Yes, I have traveled to other states to promote my work.  For a while, I was traveling monthly to book signings, etc.  You have to look at the financial ramifications of events.  For me, it was not fiscally smart.  As such, I had to cut back on travel.

8.     What are your marketing techniques? Why do these things work best for you?

I have a number of marketing techniques: 
1)      Utilize social media to its fullest capacity, but recognize its limitations.  Facebook, Twitter and the like shouldn’t be your only means of marketing.
2)      Make sure you have a professional website.  Whenever possible, drive readers to your site for purchases.
3)      Seek out reviews from people whom you admire and respect in the industry.  Sometimes those opinions are the ones that carry the most weight.
4)      When doing interviews, look at the interviewer’s following.  Sometimes interviews can be counterproductive if the interviewer does not have a good following.
5)      Market your book to your target audience.  Recognize that sometimes it’s not about your work, but rather about the audience you are marketing to.

9.      Do you have a lot of family/friend support? How does that motivate you?

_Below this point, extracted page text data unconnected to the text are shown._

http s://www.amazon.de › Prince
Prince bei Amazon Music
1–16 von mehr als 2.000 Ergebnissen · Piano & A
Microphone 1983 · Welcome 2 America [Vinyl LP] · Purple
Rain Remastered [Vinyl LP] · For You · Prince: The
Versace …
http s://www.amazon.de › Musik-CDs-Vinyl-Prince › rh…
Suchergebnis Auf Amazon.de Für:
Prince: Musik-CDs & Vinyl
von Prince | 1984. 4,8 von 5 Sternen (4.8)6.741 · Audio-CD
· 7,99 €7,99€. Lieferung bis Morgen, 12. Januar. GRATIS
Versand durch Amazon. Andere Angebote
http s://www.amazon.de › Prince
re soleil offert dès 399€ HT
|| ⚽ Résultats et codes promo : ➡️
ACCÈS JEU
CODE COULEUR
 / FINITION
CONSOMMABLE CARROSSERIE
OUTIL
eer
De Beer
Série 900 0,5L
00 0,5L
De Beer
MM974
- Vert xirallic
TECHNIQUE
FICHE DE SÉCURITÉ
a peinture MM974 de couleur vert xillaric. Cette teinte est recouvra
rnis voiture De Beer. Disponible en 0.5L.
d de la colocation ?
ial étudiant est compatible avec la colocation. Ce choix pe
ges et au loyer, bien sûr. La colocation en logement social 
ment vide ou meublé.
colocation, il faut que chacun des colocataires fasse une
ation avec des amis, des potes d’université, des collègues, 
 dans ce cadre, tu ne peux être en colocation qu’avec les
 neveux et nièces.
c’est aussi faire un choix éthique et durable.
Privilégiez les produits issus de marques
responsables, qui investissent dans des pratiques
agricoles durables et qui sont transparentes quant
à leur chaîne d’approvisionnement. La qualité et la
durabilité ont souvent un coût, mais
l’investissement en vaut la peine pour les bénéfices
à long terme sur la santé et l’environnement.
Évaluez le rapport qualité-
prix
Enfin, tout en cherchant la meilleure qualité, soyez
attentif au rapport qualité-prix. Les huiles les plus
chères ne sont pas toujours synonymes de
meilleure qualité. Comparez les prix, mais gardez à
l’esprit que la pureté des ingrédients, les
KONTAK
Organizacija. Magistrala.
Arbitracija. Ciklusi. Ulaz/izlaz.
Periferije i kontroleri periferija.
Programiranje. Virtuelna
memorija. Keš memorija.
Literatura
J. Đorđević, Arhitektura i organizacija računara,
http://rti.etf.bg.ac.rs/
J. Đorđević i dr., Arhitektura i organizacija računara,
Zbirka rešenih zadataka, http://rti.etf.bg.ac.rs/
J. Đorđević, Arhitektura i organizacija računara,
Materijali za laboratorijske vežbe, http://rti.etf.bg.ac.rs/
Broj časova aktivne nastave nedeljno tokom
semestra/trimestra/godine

Actually I do not have a lot of family/friend support.  The bright side of this is that the support I do have is quality support.  I’m a big proponent of quality vs. quantity.

10.  What advice would you give to other Authors BESIDES doing research? 

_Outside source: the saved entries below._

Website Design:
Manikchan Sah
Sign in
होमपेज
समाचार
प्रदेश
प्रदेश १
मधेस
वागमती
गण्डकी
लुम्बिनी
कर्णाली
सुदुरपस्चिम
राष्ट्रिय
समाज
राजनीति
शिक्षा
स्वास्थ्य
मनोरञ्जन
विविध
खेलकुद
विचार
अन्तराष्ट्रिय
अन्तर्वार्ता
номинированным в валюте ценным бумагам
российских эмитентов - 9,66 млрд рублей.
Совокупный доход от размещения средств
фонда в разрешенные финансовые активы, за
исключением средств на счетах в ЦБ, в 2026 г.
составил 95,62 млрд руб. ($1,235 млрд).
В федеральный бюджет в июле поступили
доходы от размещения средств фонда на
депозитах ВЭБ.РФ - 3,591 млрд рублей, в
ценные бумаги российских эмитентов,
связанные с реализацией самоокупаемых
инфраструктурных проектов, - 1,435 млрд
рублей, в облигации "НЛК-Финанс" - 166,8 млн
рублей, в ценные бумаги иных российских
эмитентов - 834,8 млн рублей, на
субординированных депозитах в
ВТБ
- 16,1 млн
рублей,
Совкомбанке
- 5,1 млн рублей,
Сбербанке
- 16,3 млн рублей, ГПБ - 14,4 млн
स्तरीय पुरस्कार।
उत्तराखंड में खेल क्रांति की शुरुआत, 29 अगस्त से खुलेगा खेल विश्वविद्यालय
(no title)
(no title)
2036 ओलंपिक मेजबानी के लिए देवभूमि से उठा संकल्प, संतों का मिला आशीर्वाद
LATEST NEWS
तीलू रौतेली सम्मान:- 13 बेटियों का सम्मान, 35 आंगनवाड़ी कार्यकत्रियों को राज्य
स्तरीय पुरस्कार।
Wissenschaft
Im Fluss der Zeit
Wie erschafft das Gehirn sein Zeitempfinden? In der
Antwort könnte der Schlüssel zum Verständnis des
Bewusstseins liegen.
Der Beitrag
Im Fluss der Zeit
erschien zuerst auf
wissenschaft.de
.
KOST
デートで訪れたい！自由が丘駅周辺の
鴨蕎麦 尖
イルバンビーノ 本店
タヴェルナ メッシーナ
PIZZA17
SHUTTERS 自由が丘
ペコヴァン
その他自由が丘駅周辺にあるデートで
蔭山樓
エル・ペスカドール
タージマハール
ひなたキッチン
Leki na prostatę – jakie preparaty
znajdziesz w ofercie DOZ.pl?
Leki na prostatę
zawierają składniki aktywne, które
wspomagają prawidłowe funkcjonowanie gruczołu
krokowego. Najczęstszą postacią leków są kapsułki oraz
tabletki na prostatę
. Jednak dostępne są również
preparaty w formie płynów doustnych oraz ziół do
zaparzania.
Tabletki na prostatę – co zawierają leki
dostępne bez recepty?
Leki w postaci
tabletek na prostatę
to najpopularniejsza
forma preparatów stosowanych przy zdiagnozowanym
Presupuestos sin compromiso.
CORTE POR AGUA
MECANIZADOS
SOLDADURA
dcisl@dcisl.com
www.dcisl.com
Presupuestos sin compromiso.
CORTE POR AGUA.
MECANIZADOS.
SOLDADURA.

I have a few pieces of advice. 
1)      Only do consignment if you are being paid up front.
2)      If you are considering events, weigh the financial ramifications.  Many authors get caught up in the “fame” of being an author and don’t approach signings, events, etc. with a sound financial mind.  If it’s not making dollars, it likely doesn’t make sense.  There are exceptions of course, but make sure the benefits outweigh the risks.
3)      Get your work professionally edited!  If you can’t afford to edit, do not release
your work until you can afford it.

IF THERE IS ANY OTHER INFORMATION YOU WOULD LIKE TO SHARE, PLEASE DO SO. For example where your books can be purchased and social media connections. You can also share more background information if you would like, this is your interview, make it count=)=)

J'son M. Lee, though born in Brooklyn, NY, is essentially a North Carolinian. He graduated from the University of North Carolina at Chapel Hill earning a degree in Speech Communication with a concentration in Performance Studies. Lee is 43 years old and resides in Baltimore, MD.  He is the President and Owner of Sweet Georgia Press, a small publishing and editing firm. Lee is the author of Just Tryin' To Be Loved, Best Friends (short story), More Than Friends (short story), love One (short story) and co-authored the multiple award-winning book, How could my husband be GAY?, with Ondrea L. Davis.

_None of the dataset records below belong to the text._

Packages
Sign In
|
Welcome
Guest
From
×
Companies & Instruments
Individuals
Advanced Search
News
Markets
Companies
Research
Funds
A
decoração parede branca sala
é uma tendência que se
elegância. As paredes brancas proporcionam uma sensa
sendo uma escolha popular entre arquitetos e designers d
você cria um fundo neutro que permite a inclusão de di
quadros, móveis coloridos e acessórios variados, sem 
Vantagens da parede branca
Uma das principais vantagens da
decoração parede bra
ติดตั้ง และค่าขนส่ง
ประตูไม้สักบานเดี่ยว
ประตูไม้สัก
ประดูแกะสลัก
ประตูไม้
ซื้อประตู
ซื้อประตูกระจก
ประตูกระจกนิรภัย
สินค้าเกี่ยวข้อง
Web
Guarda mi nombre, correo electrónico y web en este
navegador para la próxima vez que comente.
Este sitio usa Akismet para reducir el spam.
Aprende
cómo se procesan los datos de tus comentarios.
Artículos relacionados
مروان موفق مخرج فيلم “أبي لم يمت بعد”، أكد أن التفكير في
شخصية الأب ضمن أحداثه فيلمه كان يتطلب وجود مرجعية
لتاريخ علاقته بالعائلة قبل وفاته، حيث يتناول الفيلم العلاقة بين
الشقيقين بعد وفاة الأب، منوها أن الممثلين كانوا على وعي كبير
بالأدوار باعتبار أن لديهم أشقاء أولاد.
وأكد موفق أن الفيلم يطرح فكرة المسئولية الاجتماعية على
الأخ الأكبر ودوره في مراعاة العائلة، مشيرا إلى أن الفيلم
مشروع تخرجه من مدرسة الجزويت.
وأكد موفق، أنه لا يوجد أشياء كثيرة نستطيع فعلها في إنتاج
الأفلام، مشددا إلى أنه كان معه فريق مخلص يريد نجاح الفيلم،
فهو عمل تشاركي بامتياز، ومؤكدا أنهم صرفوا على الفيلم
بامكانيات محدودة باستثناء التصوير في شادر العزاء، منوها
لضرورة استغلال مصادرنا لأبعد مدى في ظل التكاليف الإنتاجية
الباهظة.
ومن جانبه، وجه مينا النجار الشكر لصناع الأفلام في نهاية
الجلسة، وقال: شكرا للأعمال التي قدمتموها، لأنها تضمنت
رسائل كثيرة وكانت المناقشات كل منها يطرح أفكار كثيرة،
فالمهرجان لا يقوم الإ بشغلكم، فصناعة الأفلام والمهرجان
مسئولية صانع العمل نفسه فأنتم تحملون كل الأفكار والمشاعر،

In addition to books, Lee wrote, produced and starred in his own one-man show entitled One Family's AIDS. This one-man show, told from four different perspectives, is the story of Gene Alexander McCoy - a young, educated African-American man who finds himself in a race for time to make peace with his family and with God upon being diagnosed with HIV. The play chronicles Gene's life as he confronts such issues as HIV/AIDS, family, abandonment and homophobia. With the help of his over-bearing mother, a nurturing grandmother, and an uncle who doesn't really feel comfortable talking about Gene's sexuality or disease, we learn the complexities of love and relationships, the damaging results of fear and shame, and how the relentless quest for the truth ultimately leads us back to each other.